High Court upholds council appeal to include licence to grow SunGold kiwifruit in land value assessment

The High Court of New Zealand has published a judgment that upholds the Gisborne District Council’s appeal that the licence to grow SunGold kiwifruit can be included in the value of the land, ultimately being included in the growers’ property rates.

NZKGI New Zealand Kiwifruit orchard picking labour

 The Bushmere Trust, a kiwifruit grower, took the Gisborne District Council to the Land Valuation Tribunal in 2021 after the Council adjusted its ratings to include the value of the licenses in the property’s value. That increased the 6ha property’s value from NZ$2.8m to NZ$4.1m. 

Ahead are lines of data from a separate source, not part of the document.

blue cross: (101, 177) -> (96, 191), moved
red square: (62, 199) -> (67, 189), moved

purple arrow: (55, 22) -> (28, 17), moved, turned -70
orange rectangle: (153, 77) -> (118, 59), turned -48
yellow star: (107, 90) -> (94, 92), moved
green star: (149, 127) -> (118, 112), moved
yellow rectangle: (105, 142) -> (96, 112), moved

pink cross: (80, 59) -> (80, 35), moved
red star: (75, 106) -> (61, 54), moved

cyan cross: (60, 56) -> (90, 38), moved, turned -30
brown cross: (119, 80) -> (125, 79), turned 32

The tribunal ruled in favour of The Bushmere Trust, however, the Council appealed to the High Court in a test case. The High Court sided with the council in its judgment stating: “We hold that the capital value of the property, a proxy for fair market value, includes the value of the land as enhanced by the licence, which in practice runs with the land 

Colin Bond, chief executive of New Zealand Kiwifruit Grower (NZKGI), said the industry body had advocated strongly on behalf of kiwifruit growers and recognised the importance of these proceedings as they are the first in New Zealand and thus precedent-setting.

“Increasing industry costs can make the kiwifruit industry a less attractive investment and reduce growers spend in local communities, ultimately impacting upon economies across New Zealand,” said Bond.

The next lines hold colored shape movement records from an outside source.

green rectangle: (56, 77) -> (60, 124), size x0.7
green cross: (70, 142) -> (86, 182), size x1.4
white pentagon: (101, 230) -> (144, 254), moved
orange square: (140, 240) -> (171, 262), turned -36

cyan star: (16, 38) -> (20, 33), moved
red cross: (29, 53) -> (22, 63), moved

“This result is not just an issue for kiwifruit growers in the Gisborne district as the decision could be wide-ranging with other councils across New Zealand indicating that they will follow suit. Further, NZKGI acknowledges that this test case is eagerly watched by other sectors of the horticultural industry, concerned that local councils might adopt a similar approach over their land valuations.”

Bond said NZKGI retains conviction in its position that the value of a licence should not be included in the capital value of land and that there are strong grounds for an appeal. 

“Consequently, NZKGI will continue to advocate for growers in this space and seek leave to appeal from the High Court for this test case,” said Bond.

Horticulture New Zealand chief executive Nadine Tunley backed NZKGI’s position and its decision to appeal the ruling.

“We are concerned that this ruling could be applicable to councils across New Zealand and expanded to other licenced crops,” said Tunley.